My first encounter with computer games came when I was fourteen, and this was September of 1997, and the game was a graphical online sword and sorcery style fantasy roleplaying game, and the computer (alas!) I played it on was not one my father built but one I purchased (to my chagrin) from a large box store, already assembled, and nothing fancy at all.
My friends were pretty much techies, and they ridiculed my machine, but they consoled me and said that they would help me improve it with this or that component, but it didn't matter, and I scoffed, because it could do what I wanted it to do. See, I bought it for a single, soliary purpose, to play the game they had all started playing, my first "computer game." It was called "Optima Online," or "OO," and it was multiplayer, and gripping, and it sounds silly, but it changed my life, and not totally for the worse. The jury is still out, and I have a good number of real-life scars (and tattoos) to tip the balance for good or ill in either direction.

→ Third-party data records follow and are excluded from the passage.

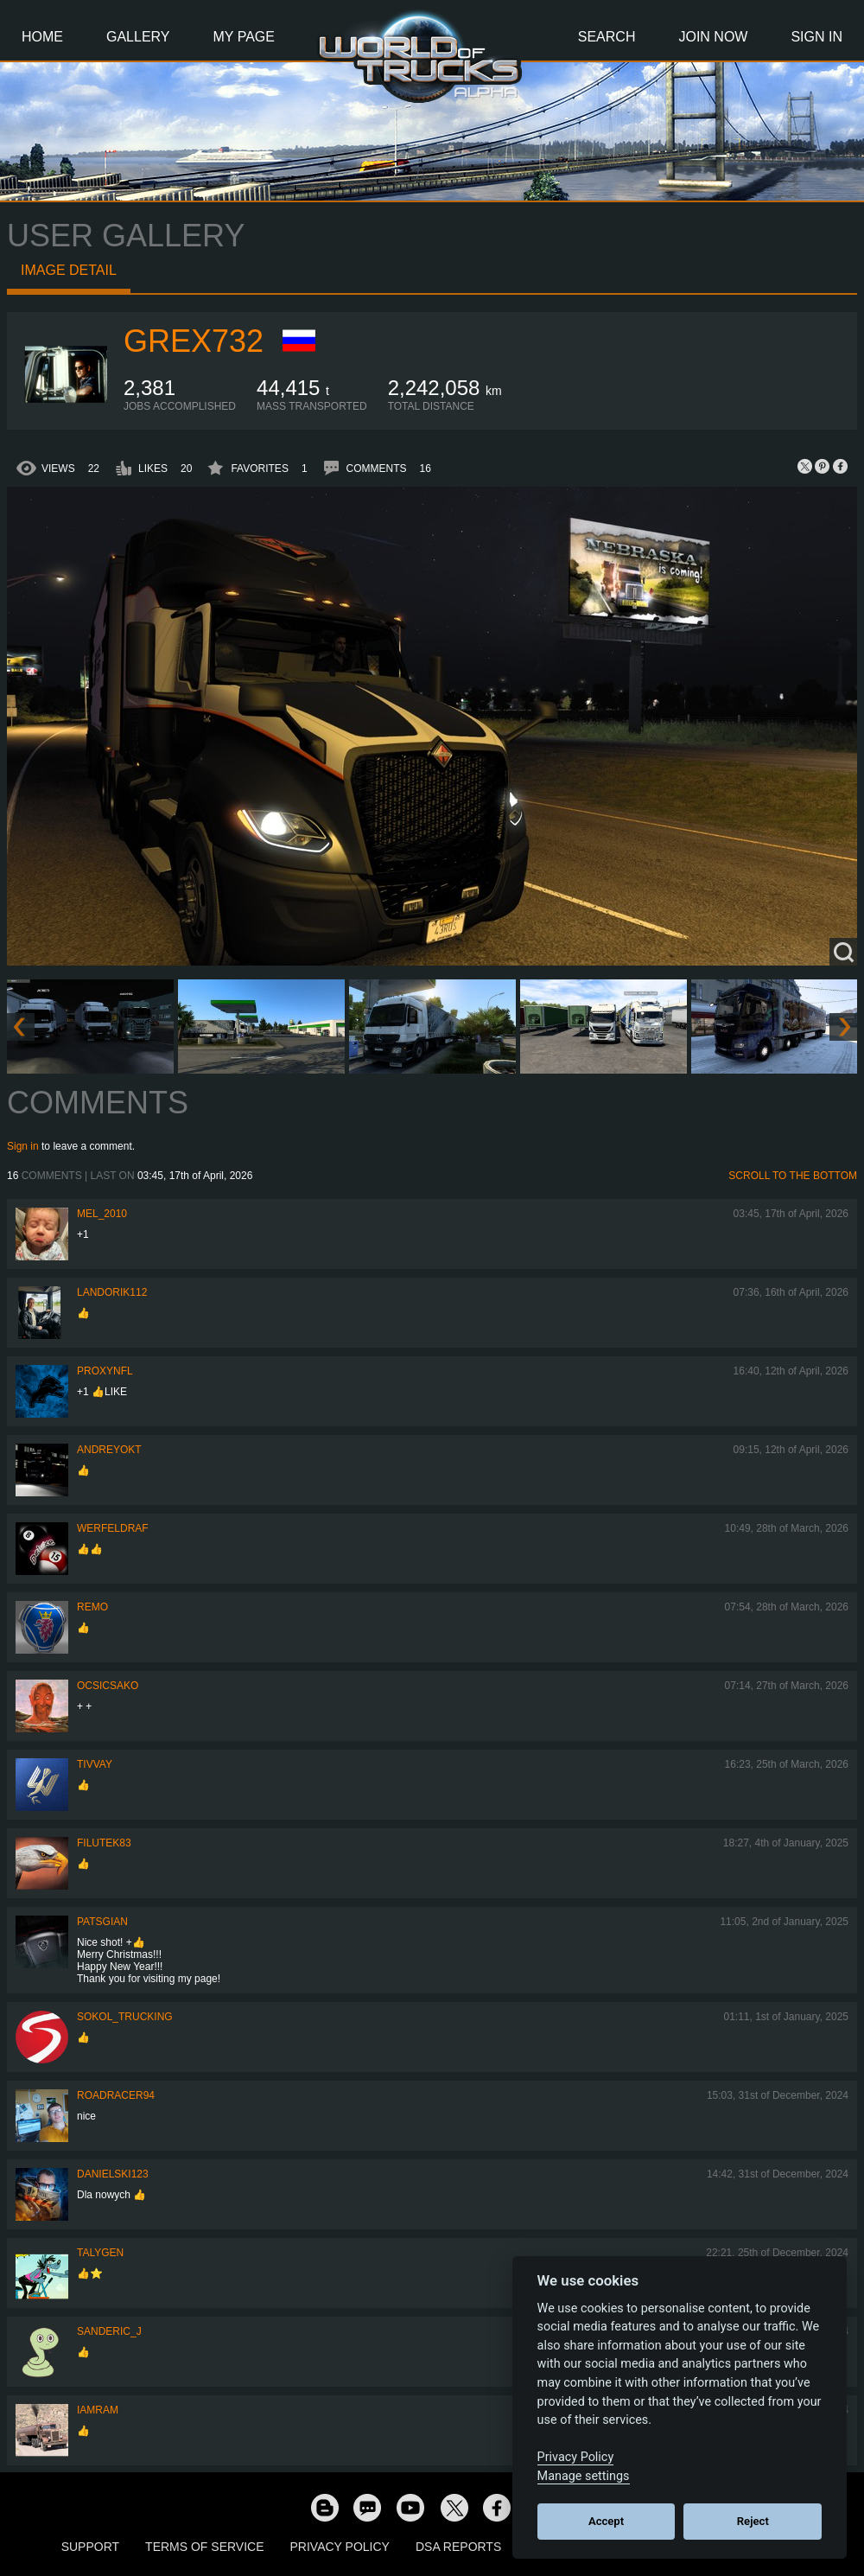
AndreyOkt (109, 1450)
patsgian (102, 1922)
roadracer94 (116, 2095)
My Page (244, 36)
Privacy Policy (340, 2547)
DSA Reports (458, 2547)
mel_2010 (102, 1214)
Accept (606, 2521)
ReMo (92, 1607)
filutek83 (104, 1843)
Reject (753, 2521)
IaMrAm (97, 2410)
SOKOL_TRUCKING (125, 2017)
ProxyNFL (105, 1371)
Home (42, 36)
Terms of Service (204, 2547)
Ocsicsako (107, 1686)
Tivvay (94, 1764)
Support (90, 2547)
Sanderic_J (109, 2331)
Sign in (23, 1146)
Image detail (69, 270)
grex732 (194, 341)
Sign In (816, 36)
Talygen (100, 2253)
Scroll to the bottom (792, 1176)
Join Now (712, 36)
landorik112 (112, 1292)
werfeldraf (113, 1528)
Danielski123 (113, 2174)
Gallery (138, 36)
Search (607, 36)
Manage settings (583, 2476)
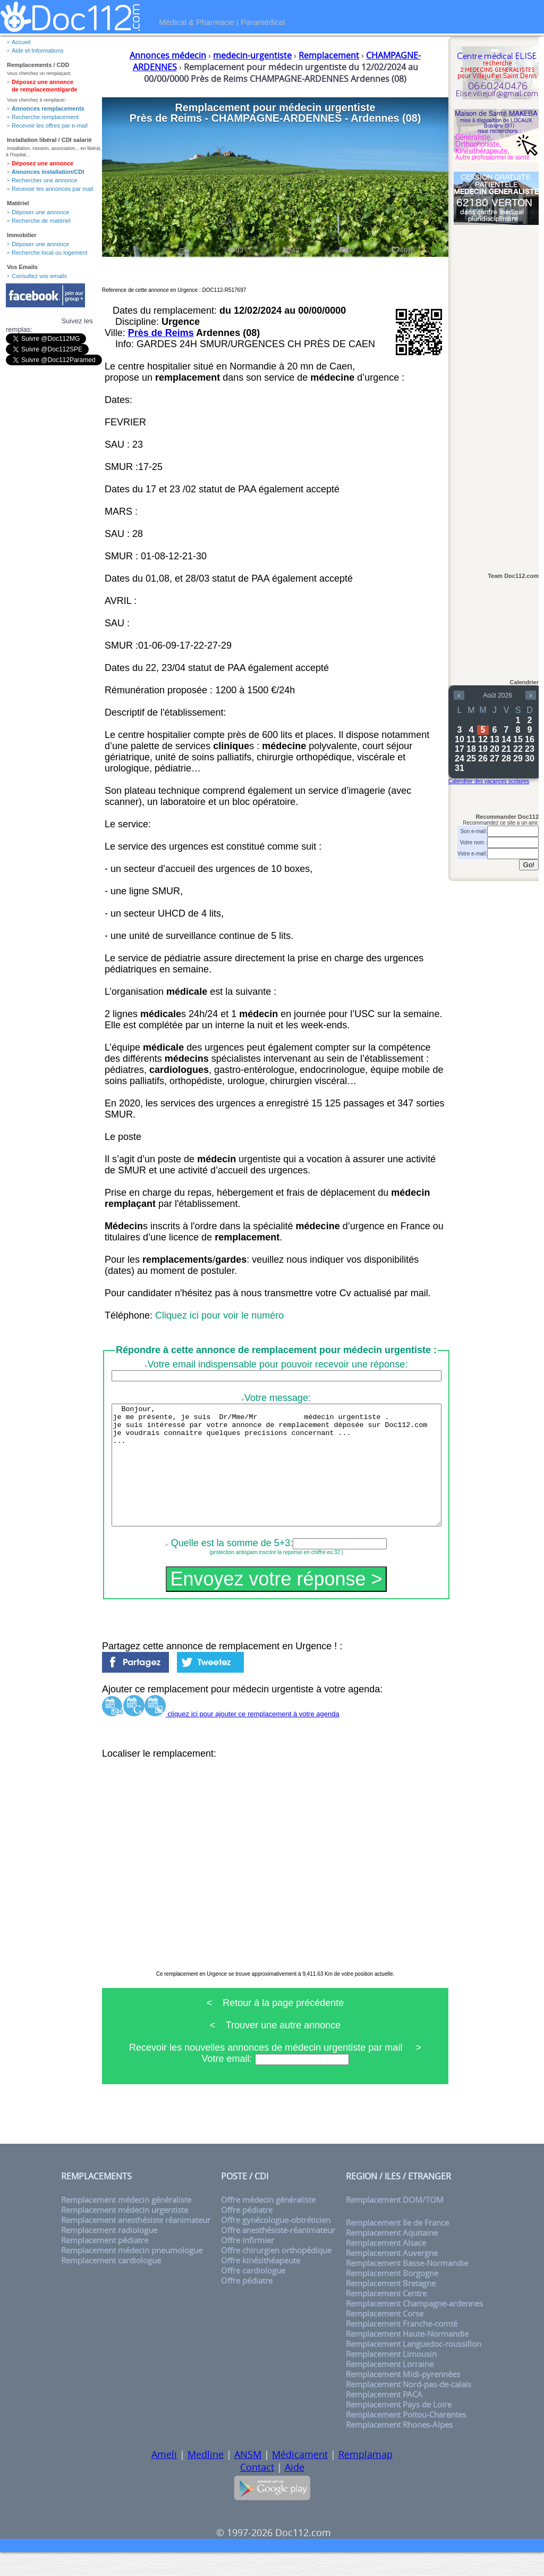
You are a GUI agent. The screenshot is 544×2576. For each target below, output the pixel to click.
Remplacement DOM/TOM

The first night I logged on to OO, I stayed up until the servers were taken down, and I don't think I blinked once. Not once. I can remember the opening montage, in clunky first generation CGI: a mighty warrior in chain mail standing before a sprawling starfield, gripping a gleaming sword, battling a pointy-bearded and snarling sorcerer who wore a black robe; the triumphal music--all brass horns and lutes; a glowing and levitating red gem spinning; the gem is broken; the logo materializes--two metallic "O's" glimmering in lurid torchlight--and as the music crescendoes, the narrator announces in a deep, grandfatherly voice, "Welcome to the world of Optima... Online!" Needle passes flesh, syringe is pressed, heart pumps blood, bliss.
In spite of the fact that I was just starting my first year at preparatory school, I am sure I logged eight hours a day on OO. Staring into the glowing computer screen, slurping one cup of black coffee after another, crunching handfuls of rice crackers, occasionally slapping my own face to fight back drowsiness, I would never have expected that I had developed an addiction. An addiction that, taken in the direction I took it, resulted in--and I apologize for the flowery, quasi-romantic language I am about to deploy, but it must be used to get the right note in this narrative melody I am trying to riff--resulted in, resulted in, resulted in me walking through what Aldous Huxley terms the "Doors of Perception."